I have some ideas and will be able to share them soon

@seanlaw
Copy link
Contributor

seanlaw commented Feb 11, 2025

@NimaSarajpoor While quite verbose, I believe that this will work nicely to generate a list of njit call stacks that is able to jump ACROSS modules:

import fastmath
import ast
import pathlib

class FunctionCallVisitor(ast.NodeVisitor):
    def __init__(self):
        super().__init__()
        self.module_names = []
        self.call_stack = []
        self.last_depth = 0
        self.out = []

        # Setup lists, dicts, and ast objects
        self.njit_funcs = fastmath.get_njit_funcs('stumpy')
        self.njit_modules = set(mod_name for mod_name, func_name in self.njit_funcs)
        self.njit_nodes = {}
        self.ast_modules = {}
        
        stumpy_path = pathlib.Path('__file__').parent / "stumpy"
        filepaths = sorted(f for f in pathlib.Path(stumpy_path).iterdir() if f.is_file())
        ignore = ["__init__.py", "__pycache__"]
        
        for filepath in filepaths:
            file_name = filepath.name
            if (
                file_name not in ignore 
                and not file_name.startswith("gpu")
                and str(filepath).endswith(".py")
            ):
                module_name = file_name.replace(".py", "")
                file_contents = ""
                with open(filepath, encoding="utf8") as f:
                    file_contents = f.read()
                self.ast_modules[module_name] = ast.parse(file_contents)
        
                for node in self.ast_modules[module_name].body:
                    if isinstance(node, ast.FunctionDef):
                        func_name = node.name
                        if (module_name, func_name) in self.njit_funcs:
                            self.njit_nodes[f'{module_name}.{func_name}'] = node


    def push_module(self, module_name):
        self.module_names.append(module_name)
        
    def pop_module(self):
        if self.module_names:
            self.module_names.pop()

    def push_call_stack(self, module_name, func_name):
        self.call_stack.append(f'{module_name}.{func_name}')
        
    def pop_call_stack(self):
        if self.call_stack:
            self.call_stack.pop()

    def goto_deeper_func(self, node):
        self.generic_visit(node)

    def goto_next_func(self, node):
        self.generic_visit(node)

    def push_out(self):
        unique = True
        for cs in self.out:
            if ' '.join(self.call_stack) in ' '.join(cs):
                unique = False
                break

        if unique:
            self.out.append(self.call_stack.copy())
        
    def visit_Call(self, node):
        callee_name = ast.unparse(node.func)

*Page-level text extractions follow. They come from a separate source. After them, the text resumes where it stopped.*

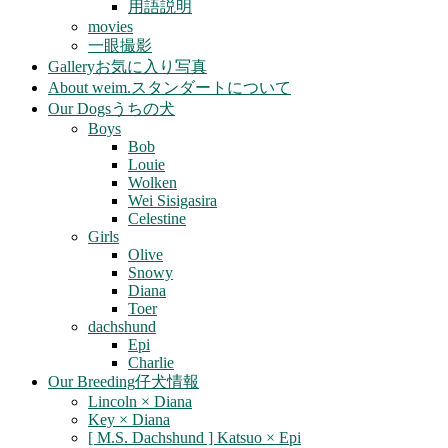
用語説明
movies
一眼撮影
Gallery
お気に入り写真
About weim.
スタンダートについて
Our Dogs
うちの犬
Boys
Bob
Louie
Wolken
Wei Sisigasira
Celestine
Girls
Olive
Snowy
Diana
Toer
dachshund
Epi
Charlie
Our Breeding
仔犬情報
Lincoln × Diana
Key × Diana
[ M.S. Dachshund ] Katsuo × Epi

        if "." in callee_name:
            new_module_name, new_func_name = callee_name.split('.')[:2]

            if new_module_name in self.njit_modules:
                self.push_module(new_module_name)
        else:
            if self.module_names:
                new_module_name = self.module_names[-1]
                new_func_name = callee_name
                callee_name = f'{new_module_name}.{new_func_name}'

        if callee_name in self.njit_nodes.keys():
            callee_node = self.njit_nodes[callee_name]
            self.push_call_stack(new_module_name, new_func_name)
            self.goto_deeper_func(callee_node)
            self.pop_module()  # This line should be deleted!!!  See comments below
            self.push_out()
            self.pop_call_stack()

        self.goto_next_func(node)


def get_njit_call_stacks():
    visitor = FunctionCallVisitor()
    
    for module_name in visitor.njit_modules:
        visitor.push_module(module_name)
        
        for node in visitor.ast_modules[module_name].body:
            if isinstance(node, ast.FunctionDef):
                func_name = node.name
                if (module_name, func_name) in visitor.njit_funcs:
                    visitor.push_call_stack(module_name, func_name)
                    visitor.visit(node)
                    visitor.pop_call_stack()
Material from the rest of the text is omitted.